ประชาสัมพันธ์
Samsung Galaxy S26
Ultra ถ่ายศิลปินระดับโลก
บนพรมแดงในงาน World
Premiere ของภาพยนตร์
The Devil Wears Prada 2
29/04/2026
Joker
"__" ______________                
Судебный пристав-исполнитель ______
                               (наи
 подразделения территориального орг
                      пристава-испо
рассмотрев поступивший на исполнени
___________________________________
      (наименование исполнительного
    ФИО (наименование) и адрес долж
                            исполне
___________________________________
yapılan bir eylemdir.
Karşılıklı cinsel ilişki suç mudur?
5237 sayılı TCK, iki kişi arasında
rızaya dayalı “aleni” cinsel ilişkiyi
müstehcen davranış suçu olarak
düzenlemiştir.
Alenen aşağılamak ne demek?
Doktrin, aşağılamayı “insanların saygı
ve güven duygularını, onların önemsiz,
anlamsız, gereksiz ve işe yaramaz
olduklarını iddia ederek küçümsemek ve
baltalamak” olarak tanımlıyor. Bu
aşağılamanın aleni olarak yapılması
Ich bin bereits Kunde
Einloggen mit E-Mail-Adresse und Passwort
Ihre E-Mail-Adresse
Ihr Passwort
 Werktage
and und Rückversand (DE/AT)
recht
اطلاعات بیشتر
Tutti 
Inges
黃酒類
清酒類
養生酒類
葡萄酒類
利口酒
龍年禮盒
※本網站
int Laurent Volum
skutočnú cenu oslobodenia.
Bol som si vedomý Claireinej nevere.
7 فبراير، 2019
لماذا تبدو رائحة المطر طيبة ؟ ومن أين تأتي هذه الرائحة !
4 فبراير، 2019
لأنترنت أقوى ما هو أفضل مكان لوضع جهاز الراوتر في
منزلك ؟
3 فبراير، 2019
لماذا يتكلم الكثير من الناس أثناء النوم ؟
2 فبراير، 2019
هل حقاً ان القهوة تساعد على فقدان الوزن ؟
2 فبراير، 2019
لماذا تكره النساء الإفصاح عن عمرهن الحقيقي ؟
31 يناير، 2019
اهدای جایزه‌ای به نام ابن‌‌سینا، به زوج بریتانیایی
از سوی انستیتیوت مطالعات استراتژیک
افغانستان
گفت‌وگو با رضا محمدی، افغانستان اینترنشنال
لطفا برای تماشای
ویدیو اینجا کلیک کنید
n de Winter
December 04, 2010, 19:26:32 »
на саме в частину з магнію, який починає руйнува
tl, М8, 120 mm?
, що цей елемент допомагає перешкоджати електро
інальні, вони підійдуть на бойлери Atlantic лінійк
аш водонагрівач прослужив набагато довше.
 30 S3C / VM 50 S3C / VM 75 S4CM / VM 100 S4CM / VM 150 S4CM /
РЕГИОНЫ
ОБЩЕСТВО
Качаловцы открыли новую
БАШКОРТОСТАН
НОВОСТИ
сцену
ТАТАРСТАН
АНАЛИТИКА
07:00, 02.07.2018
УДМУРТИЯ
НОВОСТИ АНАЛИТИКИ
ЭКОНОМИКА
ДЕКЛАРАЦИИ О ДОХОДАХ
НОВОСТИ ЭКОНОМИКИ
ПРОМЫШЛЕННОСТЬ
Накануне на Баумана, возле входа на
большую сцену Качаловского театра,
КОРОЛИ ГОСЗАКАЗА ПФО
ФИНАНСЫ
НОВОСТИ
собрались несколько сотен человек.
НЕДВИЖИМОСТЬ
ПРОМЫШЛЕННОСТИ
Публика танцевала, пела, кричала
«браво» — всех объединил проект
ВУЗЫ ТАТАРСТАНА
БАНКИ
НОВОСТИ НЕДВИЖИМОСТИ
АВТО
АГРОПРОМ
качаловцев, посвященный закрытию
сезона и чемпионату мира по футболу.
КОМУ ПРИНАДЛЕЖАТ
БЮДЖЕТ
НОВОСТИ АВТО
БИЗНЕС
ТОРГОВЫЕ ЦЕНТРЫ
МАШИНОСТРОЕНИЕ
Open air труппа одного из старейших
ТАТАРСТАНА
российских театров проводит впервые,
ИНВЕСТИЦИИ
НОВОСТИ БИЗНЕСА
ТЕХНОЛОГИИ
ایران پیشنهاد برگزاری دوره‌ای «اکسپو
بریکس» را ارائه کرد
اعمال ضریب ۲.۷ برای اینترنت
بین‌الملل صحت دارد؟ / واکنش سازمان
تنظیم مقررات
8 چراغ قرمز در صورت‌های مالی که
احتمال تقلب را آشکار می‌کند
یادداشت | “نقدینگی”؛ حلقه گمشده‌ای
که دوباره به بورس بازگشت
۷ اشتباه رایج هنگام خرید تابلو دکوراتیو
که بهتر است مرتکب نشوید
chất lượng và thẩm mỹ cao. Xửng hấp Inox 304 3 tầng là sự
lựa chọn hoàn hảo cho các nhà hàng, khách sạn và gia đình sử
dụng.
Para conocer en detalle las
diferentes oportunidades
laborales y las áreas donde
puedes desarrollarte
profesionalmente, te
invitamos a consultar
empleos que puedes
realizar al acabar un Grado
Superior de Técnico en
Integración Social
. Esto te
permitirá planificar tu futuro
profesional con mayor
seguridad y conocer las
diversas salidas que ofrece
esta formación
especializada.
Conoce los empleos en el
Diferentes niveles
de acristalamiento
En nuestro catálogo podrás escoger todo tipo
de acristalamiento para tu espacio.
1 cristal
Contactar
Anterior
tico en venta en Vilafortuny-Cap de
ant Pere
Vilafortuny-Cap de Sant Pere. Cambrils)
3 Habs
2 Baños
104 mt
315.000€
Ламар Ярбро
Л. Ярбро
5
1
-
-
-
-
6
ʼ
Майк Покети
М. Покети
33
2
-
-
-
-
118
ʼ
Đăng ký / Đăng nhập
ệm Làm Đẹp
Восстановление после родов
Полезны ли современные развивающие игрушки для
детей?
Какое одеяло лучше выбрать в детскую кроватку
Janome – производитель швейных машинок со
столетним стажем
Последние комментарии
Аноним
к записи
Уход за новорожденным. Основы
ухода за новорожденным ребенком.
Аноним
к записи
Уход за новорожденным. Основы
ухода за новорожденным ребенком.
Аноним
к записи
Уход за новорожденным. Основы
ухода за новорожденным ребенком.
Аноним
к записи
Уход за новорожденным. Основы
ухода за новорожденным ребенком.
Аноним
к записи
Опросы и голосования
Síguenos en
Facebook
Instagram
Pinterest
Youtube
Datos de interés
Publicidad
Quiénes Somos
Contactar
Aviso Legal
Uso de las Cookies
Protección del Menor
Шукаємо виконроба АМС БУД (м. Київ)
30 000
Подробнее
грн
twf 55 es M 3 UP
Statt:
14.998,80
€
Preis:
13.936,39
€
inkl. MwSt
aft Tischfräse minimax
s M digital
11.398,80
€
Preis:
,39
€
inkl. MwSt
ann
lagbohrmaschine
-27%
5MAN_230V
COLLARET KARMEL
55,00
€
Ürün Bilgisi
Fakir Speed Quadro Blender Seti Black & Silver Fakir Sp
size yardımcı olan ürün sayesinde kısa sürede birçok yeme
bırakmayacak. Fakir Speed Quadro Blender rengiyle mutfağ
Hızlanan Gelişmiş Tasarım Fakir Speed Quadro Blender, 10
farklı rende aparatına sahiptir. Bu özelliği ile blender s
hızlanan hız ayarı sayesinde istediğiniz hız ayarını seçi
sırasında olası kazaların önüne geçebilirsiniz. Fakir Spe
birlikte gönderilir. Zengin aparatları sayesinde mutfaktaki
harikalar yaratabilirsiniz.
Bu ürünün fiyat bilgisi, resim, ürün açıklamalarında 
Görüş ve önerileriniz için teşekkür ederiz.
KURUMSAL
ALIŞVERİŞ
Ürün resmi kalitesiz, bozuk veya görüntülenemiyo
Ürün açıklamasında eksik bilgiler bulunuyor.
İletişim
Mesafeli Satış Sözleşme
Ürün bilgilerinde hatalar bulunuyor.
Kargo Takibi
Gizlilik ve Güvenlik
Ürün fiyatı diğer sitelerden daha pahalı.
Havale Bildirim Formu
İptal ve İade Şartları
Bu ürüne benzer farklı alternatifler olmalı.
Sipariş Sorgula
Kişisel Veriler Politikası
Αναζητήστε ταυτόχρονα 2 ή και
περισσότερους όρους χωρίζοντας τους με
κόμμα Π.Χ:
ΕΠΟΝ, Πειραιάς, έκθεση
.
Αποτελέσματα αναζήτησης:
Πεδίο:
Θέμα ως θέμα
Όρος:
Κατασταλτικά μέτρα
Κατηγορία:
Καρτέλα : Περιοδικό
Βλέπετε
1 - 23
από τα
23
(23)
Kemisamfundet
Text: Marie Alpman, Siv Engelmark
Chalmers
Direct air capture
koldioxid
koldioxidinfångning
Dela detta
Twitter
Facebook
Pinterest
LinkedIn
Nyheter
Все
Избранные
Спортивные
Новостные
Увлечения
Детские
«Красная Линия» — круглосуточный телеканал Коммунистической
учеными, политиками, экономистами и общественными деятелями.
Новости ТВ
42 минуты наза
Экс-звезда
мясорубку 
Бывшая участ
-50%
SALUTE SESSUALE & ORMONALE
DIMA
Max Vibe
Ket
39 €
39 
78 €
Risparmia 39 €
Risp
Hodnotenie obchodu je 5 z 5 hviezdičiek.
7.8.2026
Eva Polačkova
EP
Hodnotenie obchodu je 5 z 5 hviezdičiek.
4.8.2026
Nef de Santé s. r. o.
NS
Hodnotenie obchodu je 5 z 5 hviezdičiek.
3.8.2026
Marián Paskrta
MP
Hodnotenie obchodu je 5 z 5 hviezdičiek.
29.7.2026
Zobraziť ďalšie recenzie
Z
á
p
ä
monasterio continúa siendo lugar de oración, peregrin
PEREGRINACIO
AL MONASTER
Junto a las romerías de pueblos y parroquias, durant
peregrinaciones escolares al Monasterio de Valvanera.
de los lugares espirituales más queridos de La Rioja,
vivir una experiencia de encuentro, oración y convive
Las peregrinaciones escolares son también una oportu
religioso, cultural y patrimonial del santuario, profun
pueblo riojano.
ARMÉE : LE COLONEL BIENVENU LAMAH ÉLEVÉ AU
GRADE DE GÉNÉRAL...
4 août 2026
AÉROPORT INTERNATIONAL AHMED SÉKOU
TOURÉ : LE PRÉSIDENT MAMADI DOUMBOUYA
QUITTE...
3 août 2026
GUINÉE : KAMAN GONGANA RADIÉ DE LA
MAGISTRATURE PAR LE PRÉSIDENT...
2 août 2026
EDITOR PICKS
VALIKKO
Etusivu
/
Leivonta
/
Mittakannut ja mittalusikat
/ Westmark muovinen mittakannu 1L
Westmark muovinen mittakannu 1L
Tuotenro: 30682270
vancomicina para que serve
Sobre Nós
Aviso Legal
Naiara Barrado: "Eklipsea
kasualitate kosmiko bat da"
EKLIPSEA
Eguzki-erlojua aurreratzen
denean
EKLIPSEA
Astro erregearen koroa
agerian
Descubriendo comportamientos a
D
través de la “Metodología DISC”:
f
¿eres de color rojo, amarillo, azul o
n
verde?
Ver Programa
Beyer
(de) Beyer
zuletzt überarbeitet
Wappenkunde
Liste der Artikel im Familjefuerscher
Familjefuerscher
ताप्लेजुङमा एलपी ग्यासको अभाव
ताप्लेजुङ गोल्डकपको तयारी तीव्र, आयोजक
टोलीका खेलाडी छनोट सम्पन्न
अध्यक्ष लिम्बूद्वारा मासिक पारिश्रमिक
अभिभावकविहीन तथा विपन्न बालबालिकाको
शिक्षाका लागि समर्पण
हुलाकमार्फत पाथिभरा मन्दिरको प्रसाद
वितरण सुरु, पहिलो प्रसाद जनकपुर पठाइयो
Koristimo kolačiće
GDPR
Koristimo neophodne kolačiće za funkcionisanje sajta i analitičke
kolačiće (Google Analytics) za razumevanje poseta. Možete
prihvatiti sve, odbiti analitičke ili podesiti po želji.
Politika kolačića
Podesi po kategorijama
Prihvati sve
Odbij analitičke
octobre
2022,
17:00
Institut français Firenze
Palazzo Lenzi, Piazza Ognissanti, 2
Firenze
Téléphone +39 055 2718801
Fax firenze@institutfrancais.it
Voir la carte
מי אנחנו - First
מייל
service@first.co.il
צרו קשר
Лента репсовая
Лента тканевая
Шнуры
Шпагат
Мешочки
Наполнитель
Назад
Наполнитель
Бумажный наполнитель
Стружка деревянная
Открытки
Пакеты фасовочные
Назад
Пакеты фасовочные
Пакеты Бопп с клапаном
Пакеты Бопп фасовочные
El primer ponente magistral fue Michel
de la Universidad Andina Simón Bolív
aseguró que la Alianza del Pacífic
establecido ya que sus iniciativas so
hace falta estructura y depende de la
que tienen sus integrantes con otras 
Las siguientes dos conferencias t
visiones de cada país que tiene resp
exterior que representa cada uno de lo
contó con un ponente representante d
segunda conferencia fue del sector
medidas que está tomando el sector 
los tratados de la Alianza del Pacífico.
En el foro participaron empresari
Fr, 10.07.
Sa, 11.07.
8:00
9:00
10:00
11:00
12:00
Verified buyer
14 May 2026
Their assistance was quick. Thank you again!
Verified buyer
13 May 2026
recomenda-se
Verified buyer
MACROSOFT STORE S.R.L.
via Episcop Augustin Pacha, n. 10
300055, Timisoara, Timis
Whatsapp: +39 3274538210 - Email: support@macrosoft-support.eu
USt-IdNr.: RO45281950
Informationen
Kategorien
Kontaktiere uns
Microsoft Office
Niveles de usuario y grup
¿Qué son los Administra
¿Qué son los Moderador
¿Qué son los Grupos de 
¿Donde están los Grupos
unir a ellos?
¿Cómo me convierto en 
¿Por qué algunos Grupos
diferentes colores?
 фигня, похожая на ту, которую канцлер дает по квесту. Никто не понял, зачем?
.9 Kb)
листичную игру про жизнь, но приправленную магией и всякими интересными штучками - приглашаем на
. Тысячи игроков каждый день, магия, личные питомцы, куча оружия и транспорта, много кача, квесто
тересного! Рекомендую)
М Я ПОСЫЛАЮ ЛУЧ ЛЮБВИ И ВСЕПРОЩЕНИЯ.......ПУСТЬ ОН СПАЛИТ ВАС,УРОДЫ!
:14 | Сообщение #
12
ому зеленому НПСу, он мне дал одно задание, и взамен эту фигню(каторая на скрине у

^^^^

> **ABOUT THIS EXERCISE**
Count, in the records above, the lines that contain the word "Familjefuerscher"; the answer is that number alone.

> **WRITTEN ANSWER**
2